Scientific and Statistical Database Management

Volume 7338 of the series Lecture Notes in Computer Science pp 280-297

Substructure Clustering: A Novel Mining Paradigm for Arbitrary Data Types

  • Stephan GünnemannAffiliated withRWTH Aachen University
  • , Brigitte BodenAffiliated withRWTH Aachen University
  • , Thomas SeidlAffiliated withRWTH Aachen University


Subspace clustering is an established mining task for grouping objects that are represented by vector data. By considering subspace projections of the data, the problem of full-space clustering is avoided: objects show no similarity w.r.t. all of their attributes but only w.r.t. subsets of their characteristics. This effect is not limited to vector data but can be observed in several other scientific domains including graphs, where we just find similar subgraphs, or time series, where only shorter subsequences show the same behavior. In each scenario, using the whole representation of the objects for clustering is futile. We need to find clusters of similar substructures. However, none of the existing substructure mining paradigms as subspace clustering, frequent subgraph mining, or motif discovery is able to solve this task entirely since they tackle only a few challenges and are restricted to a specific type of data.

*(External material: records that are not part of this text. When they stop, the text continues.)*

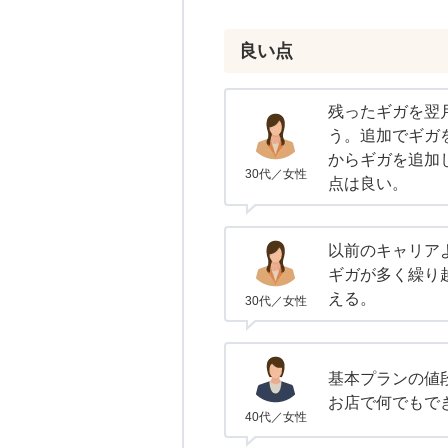
良い点
残ったギガを翌
う。追加でギガ
からギガを追加
30代／女性
点は良い。
以前のキャリア
ギガが多く繰り
える。
30代／女性
基本プランの値
お店で何でもで
40代／女性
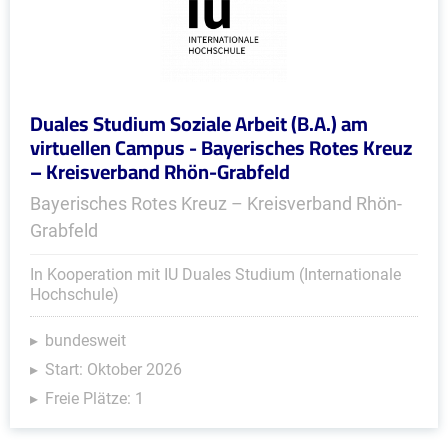
Duales Studium Soziale Arbeit (B.A.) am
virtuellen Campus - Bayerisches Rotes Kreuz
– Kreisverband Rhön-Grabfeld
Bayerisches Rotes Kreuz – Kreisverband Rhön-
Grabfeld
In Kooperation mit IU Duales Studium (Internationale
Hochschule)
bundesweit
Start: Oktober 2026
Freie Plätze: 1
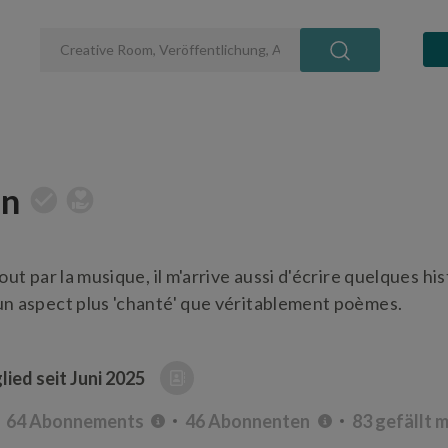
in
ut par la musique, il m'arrive aussi d'écrire quelques hi
n aspect plus 'chanté' que véritablement poèmes.
ied seit
Juni 2025
64 Abonnements
46 Abonnenten
83 gefällt m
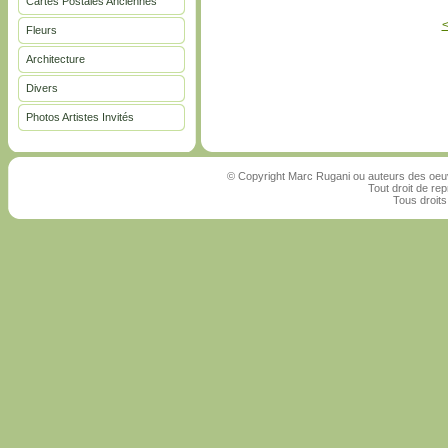
Cartes Postales Anciennes
Fleurs
Architecture
Divers
Photos Artistes Invités
© Copyright Marc Rugani ou auteurs des oeuv
Tout droit de rep
Tous droits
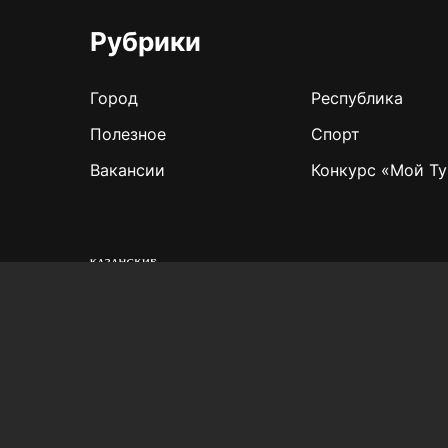
Рубрики
Город
Республика
Полезное
Спорт
Вакансии
Конкурс «Мой Ту
Для сообщений о фактах коррупции:
Shamil.Sadykov@tatmedia.ru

In this work, we unify and generalize existing substructure mining tasks to the novel paradigm of substructure clustering that is applicable to data of an arbitrary type. As a proof of concept showing the feasibility of our novel paradigm, we present a specific instantiation for the task of subgraph clustering. By integrating the ideas of different research areas into a novel paradigm, the aim of our paper is to inspire future research directions in the individual areas.